START Dataset

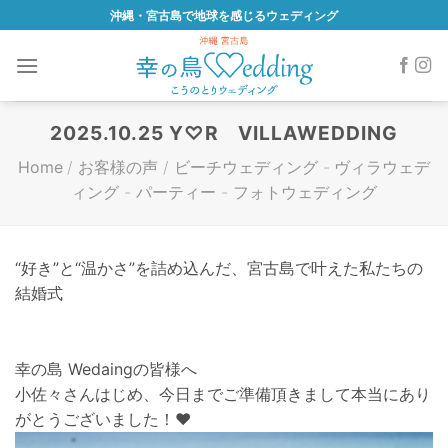
Skip
沖縄・宮古島で地球を感じるウェディング
to
content
2025.10.25 Y♡R VILLAWEDDING
Home
/
お客様の声
/
ビーチウェディング
-
ヴィラウェデ
ィング
-
パーティー
-
フォトウェディング
“好き”と“温かさ”を詰め込んだ、宮古島で叶えた私たちの
結婚式
幸の島 Wedaingの皆様へ
小佐々さんはじめ、今日までご準備頂きまして本当にあり
がとうございました！♥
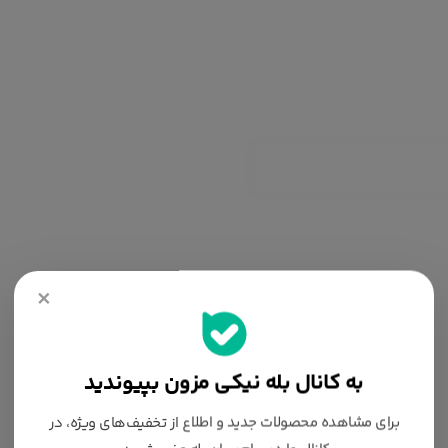
×
به کانال بله نیکی مزون بپیوندید
برای مشاهده محصولات جدید و اطلاع از تخفیف‌های ویژه، در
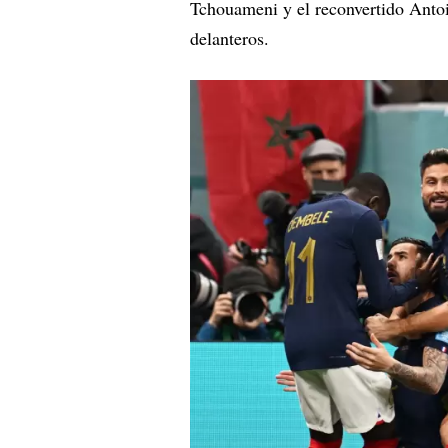
Tchouameni y el reconvertido Anto
delanteros.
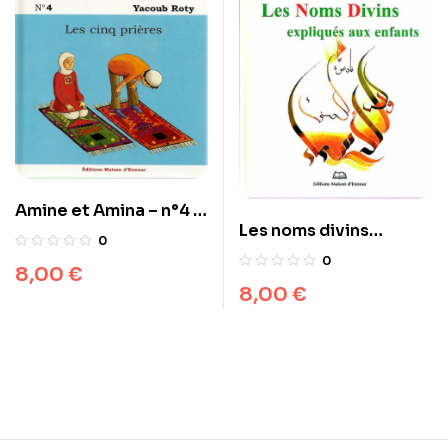
Amine et Amina – n°4 :
Les noms divins
Les cinq prières
0
expliqués aux enfants
0
8,00
€
8,00
€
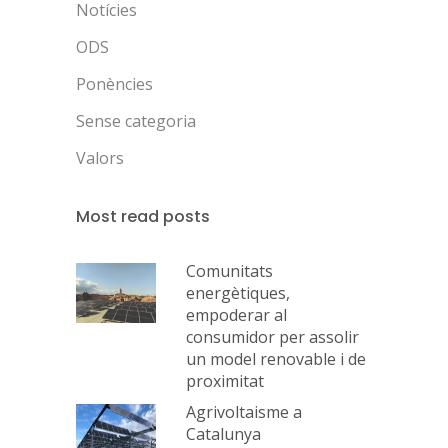
Notícies
ODS
Ponències
Sense categoria
Valors
Most read posts
Comunitats
energètiques,
empoderar al
consumidor per assolir
un model renovable i de
proximitat
Agrivoltaisme a
Catalunya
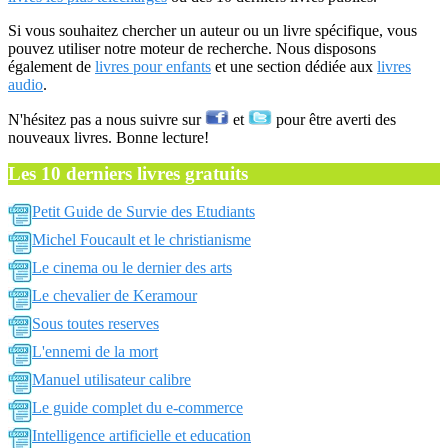
Si vous souhaitez chercher un auteur ou un livre spécifique, vous
pouvez utiliser notre moteur de recherche. Nous disposons
également de
livres pour enfants
et une section dédiée aux
livres
audio
.
N'hésitez pas a nous suivre sur
et
pour être averti des
nouveaux livres. Bonne lecture!
Les 10 derniers livres gratuits
Petit Guide de Survie des Etudiants
Michel Foucault et le christianisme
Le cinema ou le dernier des arts
Le chevalier de Keramour
Sous toutes reserves
L'ennemi de la mort
Manuel utilisateur calibre
Le guide complet du e-commerce
Intelligence artificielle et education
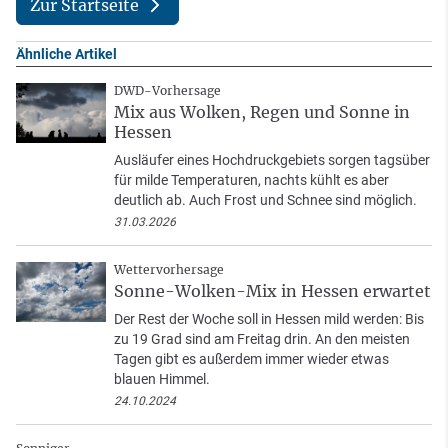
Zur Startseite
Ähnliche Artikel
DWD-Vorhersage
Mix aus Wolken, Regen und Sonne in
Hessen
Ausläufer eines Hochdruckgebiets sorgen tagsüber
für milde Temperaturen, nachts kühlt es aber
deutlich ab. Auch Frost und Schnee sind möglich.
31.03.2026
Wettervorhersage
Sonne-Wolken-Mix in Hessen erwartet
Der Rest der Woche soll in Hessen mild werden: Bis
zu 19 Grad sind am Freitag drin. An den meisten
Tagen gibt es außerdem immer wieder etwas
blauen Himmel.
24.10.2024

END Dataset

» **What you need to do**:
Before answering, please find the line containing "Le cinema ou le dernier des arts" above, then copy exactly from it through the last line of the entries, both included, without pictures.

» **Written answer**:
Le cinema ou le dernier des arts
Le chevalier de Keramour
Sous toutes reserves
L'ennemi de la mort
Manuel utilisateur calibre
Le guide complet du e-commerce
Intelligence artificielle et education
Zur Startseite
Ähnliche Artikel
DWD-Vorhersage
Mix aus Wolken, Regen und Sonne in
Hessen
Ausläufer eines Hochdruckgebiets sorgen tagsüber
für milde Temperaturen, nachts kühlt es aber
deutlich ab. Auch Frost und Schnee sind möglich.
31.03.2026
Wettervorhersage
Sonne-Wolken-Mix in Hessen erwartet
Der Rest der Woche soll in Hessen mild werden: Bis
zu 19 Grad sind am Freitag drin. An den meisten
Tagen gibt es außerdem immer wieder etwas
blauen Himmel.
24.10.2024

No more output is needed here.